20110215_33681The third quality needed is the perhaps surprising one of discipline. In his Grove bookletScripture and Authorization Today,Richard Bauckham talks of the need for a 'historically disciplined imagination' in the process of constructing meaning as we read Scripture. Since there is a distance betwixt the context we are in and the context of the text, there is a claiming to connect the two. Meaning cannot reside in the text alone, every bit this leaves it at a altitude from the states. Neither can meaning reside in ourselves as readers, since we then brand the text mean what nosotros want it to. No, significant must reside in the disciplined interaction between modern reader and ancient text if we are going to be genuinely open to what God is saying to the states through it.

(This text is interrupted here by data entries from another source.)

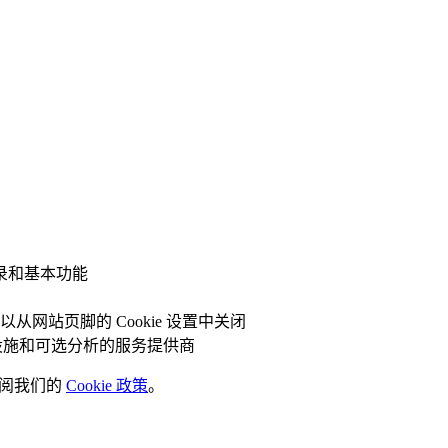
录和基本功能
网站页脚的 Cookie 设置中关闭
础设施和可选分析的服务提供商
参阅我们的
Cookie 政策
。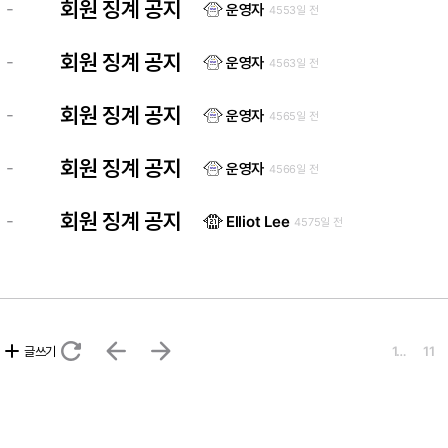
회원 징계 공지
-
운영자
4553일 전
회원 징계 공지
-
운영자
4563일 전
회원 징계 공지
-
운영자
4565일 전
회원 징계 공지
-
운영자
4566일 전
회원 징계 공지
-
Elliot Lee
4575일 전
refresh
arrow_back
arrow_forward
add
글쓰기
1…
11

Finally, in inbound the strange and often unfamiliar world of Scripture, we need the quality of wisdom.Richard Briggs suggests (in Reading the Bible Wisely) that this is the key virtue we need. There is familiarity in Scripture—in the characters and their situations we often find our ain situations mirrored. Only we need to exist wise in this, and deep familiarity is ane that has to be learnt, every bit we recognise that Scripture'southward logic and outlook is often very unlike from our own.


These four things then take their place in our experiences as follows:

Immediacy — Patience — Delay

Clarity — Discernment — Ambiguity

Relevance — Field of study — Distance

Familiarity — Wisdom — Strangeness

It is clear that the work of the Spirit in these iv areas is essential for our reading. (If you are in doubt of that, consider a context of Bible reading where these 4 qualities are absent.) But it is too clear that the Spirit's role isnon to bring additional information, or to be part of a technique, or to supply a magic reply that we would non otherwise have had access to. The role of the Spirit in us every bit readers must exist coordinating to the role of the Spirit in the get-go writers of Scripture—forming them, giving insight and allowing discernment, rather than dictating words.

To agree on to both sides will involve both criticism of possible meanings of the text we are reading, only likewise a realist commitment to discern and to human activity on what nosotros find. To do this, nosotros demand to emulate Paul's approach in i Cor 14.xv: I will (pray/study) with the Spirit but I will (pray/report) with my mind also. And if we practise so, this will be very bonny to others. People do want answers but they don't just desire simplistic answers, and answers that have been sifted and thought through will exist answers that take credibility.